## Su-Doku's maths

Everything about Sudoku that doesn't fit in one of the other sections
Hi, I wrote the post below. Some more comments:

Besides narrowing down the number of solutions by 9!*5184 (as opposed to 9!*72 by the other method), I think are other reasons why this approach may be faster.

One of the things to note is that if the digits 1-8 have been placed, then there is one and only one way to place the 9's, giving a valid grid. So there are only 7 steps to make (place 2,3,..,8) before finding a solution.

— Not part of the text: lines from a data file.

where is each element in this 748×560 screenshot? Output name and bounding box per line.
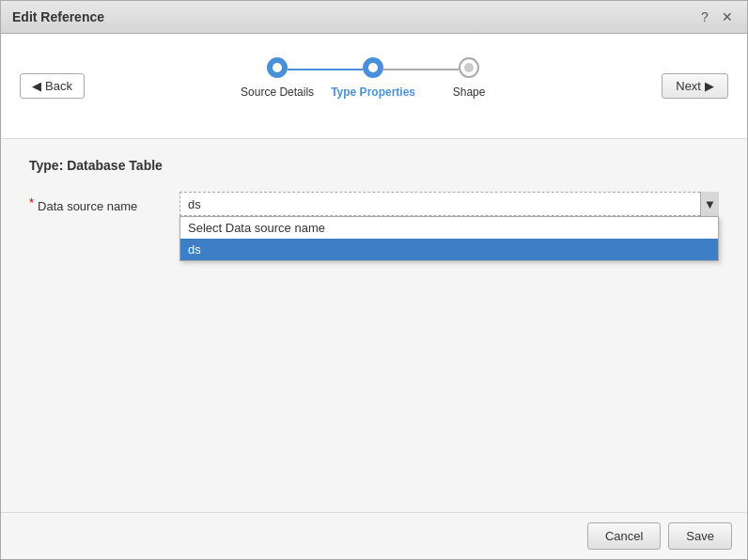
dialog-title: Edit Reference (12, 9, 104, 24)
save-button[interactable]: Save (668, 522, 732, 550)
content-area: Type: Database Table * Data source name … (1, 139, 747, 512)
step-circle-shape (459, 57, 479, 78)
type-heading: Type: Database Table (29, 158, 719, 173)
close-icon[interactable]: ✕ (719, 8, 736, 25)
help-icon[interactable]: ? (696, 8, 713, 25)
footer: Cancel Save (1, 512, 747, 559)
title-icons: ? ✕ (696, 8, 736, 25)
step-circle-inner-source (273, 63, 282, 72)
step-source-details: Source Details (267, 57, 288, 82)
next-label: Next (676, 79, 701, 93)
wizard-header: ◀ Back Source Details Type Properties (1, 34, 747, 139)
edit-reference-dialog: Edit Reference ? ✕ ◀ Back Source Details (0, 0, 748, 560)
step-type-properties: Type Properties (363, 57, 383, 82)
next-arrow-icon: ▶ (705, 79, 714, 93)
dropdown-option-ds[interactable]: ds (180, 239, 718, 260)
connector-2 (383, 69, 459, 70)
step-circle-type-properties (363, 57, 383, 78)
wizard-steps: Source Details Type Properties Shape (267, 43, 479, 129)
title-bar: Edit Reference ? ✕ (1, 1, 747, 34)
data-source-name-row: * Data source name ds ▼ Select Data sour… (29, 192, 719, 216)
step-label-shape: Shape (453, 86, 486, 99)
dropdown-arrow-icon[interactable]: ▼ (700, 192, 719, 216)
back-arrow-icon: ◀ (32, 79, 41, 93)
step-shape: Shape (459, 57, 479, 82)
data-source-name-input-wrap: ds ▼ Select Data source name ds (179, 192, 719, 216)
cancel-button[interactable]: Cancel (587, 522, 661, 550)
step-circle-inner-shape (464, 63, 474, 72)
data-source-name-dropdown[interactable]: ds ▼ (179, 192, 719, 216)
required-star: * (29, 195, 34, 210)
back-button[interactable]: ◀ Back (20, 73, 85, 99)
next-button[interactable]: Next ▶ (662, 73, 728, 99)
step-circle-source-details (267, 57, 288, 78)
step-circle-inner-type (368, 63, 378, 72)
dropdown-list: Select Data source name ds (179, 216, 719, 261)
back-label: Back (45, 79, 72, 93)
connector-1 (288, 69, 363, 70)
step-label-source-details: Source Details (241, 86, 314, 99)
field-label-datasource: Data source name (38, 195, 179, 213)
dropdown-option-placeholder[interactable]: Select Data source name (180, 217, 718, 239)
dropdown-selected-value: ds (188, 197, 201, 211)
step-label-type-properties: Type Properties (331, 86, 415, 99)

Another thing is that after, say, the 1's and 2's have been placed, we care only which squares have been used, not which digits are in which squares. That is, a 12 above a 21 counts the same as a 21 above a 12. The data structure that would be used then, is something to store the board (maybe boolean of length 81) plus an integer storing the number of ways to get to that specific board state - and this would have to be stored in, say, a binary tree for easy searching ("has this board state been reached before?"). This would cut down on the speed of the program, at the expense of added storage.

(How much will it cut down the speed? I don't know. I looked at one random completed Sudoku grid and found 19 instances of the "12 above a 21" phenomenon. Note that if we have fixed where the 1's go, then there is no saving when placing the 2's. But there is a little with placing the 3's. My guess is that at least ~1/8 of those diagrams are repeats. This fraction would increase greatly when placing the 4's. How much storage is required? I don't know.)

I am not the most gifted programmer and thus am not sure whether I can implement the method in the preceeding paragraphs. However, I can do the naive brute-forcing, and the first step of finding the ~2000*7 possible fillings for the digits 2,3,...,8. If anyone sees promise with this method and would like to help, I would appreciate it.

Brian

Anonymous wrote:My guess: 2.8 x 10^25.

Given any digit, there are (3!)^6 = 46656 ways of filling the grid satisfying the rules. Given a filling with one digit and a filling with another, the probability that the two fillings are compatible is roughly (8/9)^9 = 34.6% (in each of the nine boxes we check that the two digits aren't in the same square).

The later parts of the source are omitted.